START Exercise material

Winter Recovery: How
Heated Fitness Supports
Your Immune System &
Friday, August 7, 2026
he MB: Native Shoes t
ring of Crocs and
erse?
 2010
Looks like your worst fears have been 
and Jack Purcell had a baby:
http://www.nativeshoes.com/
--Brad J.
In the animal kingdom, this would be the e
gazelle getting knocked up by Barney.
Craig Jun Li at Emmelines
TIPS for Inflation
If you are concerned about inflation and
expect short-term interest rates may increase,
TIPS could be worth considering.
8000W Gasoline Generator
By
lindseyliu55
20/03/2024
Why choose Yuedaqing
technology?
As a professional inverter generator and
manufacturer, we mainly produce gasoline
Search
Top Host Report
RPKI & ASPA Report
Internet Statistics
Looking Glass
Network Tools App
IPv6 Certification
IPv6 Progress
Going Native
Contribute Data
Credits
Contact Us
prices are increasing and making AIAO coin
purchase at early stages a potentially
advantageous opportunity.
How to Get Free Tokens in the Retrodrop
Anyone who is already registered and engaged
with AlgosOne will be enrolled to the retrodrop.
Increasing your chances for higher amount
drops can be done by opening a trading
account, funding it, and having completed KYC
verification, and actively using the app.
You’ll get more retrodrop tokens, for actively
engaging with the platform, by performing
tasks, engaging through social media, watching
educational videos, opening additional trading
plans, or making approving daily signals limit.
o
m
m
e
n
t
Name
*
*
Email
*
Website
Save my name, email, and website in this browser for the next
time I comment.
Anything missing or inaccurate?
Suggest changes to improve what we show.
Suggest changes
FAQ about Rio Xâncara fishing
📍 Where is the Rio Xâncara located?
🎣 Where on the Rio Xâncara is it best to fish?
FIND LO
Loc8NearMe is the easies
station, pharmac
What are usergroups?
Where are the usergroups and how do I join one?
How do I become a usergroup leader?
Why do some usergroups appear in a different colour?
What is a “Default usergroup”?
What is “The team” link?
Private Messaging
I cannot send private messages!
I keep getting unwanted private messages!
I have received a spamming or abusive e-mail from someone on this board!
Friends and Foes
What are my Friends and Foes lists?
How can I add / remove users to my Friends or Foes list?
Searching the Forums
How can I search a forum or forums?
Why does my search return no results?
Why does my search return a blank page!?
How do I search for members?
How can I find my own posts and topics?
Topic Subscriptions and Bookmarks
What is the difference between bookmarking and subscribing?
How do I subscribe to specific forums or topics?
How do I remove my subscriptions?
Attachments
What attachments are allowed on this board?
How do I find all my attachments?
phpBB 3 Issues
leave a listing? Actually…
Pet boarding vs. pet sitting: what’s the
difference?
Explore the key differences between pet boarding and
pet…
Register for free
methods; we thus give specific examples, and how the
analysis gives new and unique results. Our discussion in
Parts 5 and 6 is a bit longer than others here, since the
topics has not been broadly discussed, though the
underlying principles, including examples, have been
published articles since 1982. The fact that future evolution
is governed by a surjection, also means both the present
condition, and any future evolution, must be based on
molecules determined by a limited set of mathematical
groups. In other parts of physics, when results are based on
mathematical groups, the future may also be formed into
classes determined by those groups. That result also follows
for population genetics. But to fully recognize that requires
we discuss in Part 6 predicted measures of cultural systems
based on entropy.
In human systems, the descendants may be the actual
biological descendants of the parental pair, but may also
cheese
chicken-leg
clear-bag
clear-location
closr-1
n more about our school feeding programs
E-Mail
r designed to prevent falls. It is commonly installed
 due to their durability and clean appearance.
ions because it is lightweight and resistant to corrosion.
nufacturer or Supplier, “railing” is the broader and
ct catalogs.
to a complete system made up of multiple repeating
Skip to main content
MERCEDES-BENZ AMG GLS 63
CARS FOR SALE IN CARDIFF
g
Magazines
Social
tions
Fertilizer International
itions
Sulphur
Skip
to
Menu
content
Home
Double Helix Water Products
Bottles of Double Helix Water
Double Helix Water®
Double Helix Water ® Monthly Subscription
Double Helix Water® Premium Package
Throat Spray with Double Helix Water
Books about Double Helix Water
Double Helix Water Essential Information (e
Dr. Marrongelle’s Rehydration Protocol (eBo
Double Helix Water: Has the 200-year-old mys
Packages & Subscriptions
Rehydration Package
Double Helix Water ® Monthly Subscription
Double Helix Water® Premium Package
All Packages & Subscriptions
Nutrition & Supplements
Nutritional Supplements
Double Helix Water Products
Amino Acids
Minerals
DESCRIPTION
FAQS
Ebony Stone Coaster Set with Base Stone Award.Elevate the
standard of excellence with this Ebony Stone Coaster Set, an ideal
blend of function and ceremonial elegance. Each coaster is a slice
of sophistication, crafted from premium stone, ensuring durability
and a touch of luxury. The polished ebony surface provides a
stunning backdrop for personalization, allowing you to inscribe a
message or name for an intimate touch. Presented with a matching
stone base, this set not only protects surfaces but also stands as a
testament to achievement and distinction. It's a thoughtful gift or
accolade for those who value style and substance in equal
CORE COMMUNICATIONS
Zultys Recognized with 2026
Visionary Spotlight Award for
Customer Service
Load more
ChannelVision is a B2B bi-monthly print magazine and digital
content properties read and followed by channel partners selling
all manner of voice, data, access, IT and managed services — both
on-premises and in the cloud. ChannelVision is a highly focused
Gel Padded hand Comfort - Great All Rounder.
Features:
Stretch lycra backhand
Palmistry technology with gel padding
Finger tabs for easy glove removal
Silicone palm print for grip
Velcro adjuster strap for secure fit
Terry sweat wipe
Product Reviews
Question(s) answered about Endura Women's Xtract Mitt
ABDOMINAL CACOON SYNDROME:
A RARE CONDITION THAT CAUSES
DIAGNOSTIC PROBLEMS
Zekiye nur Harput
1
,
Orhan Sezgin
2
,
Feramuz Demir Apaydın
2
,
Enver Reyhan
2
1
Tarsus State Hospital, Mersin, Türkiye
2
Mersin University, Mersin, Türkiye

END Exercise material

From the first line of the entries above to the line with "In the animal kingdom, this would be the e", please return every line exactly, keeping both ends.

= Solution for this problem =
Winter Recovery: How
Heated Fitness Supports
Your Immune System &
Friday, August 7, 2026
he MB: Native Shoes t
ring of Crocs and
erse?
 2010
Looks like your worst fears have been 
and Jack Purcell had a baby:
http://www.nativeshoes.com/
--Brad J.
In the animal kingdom, this would be the e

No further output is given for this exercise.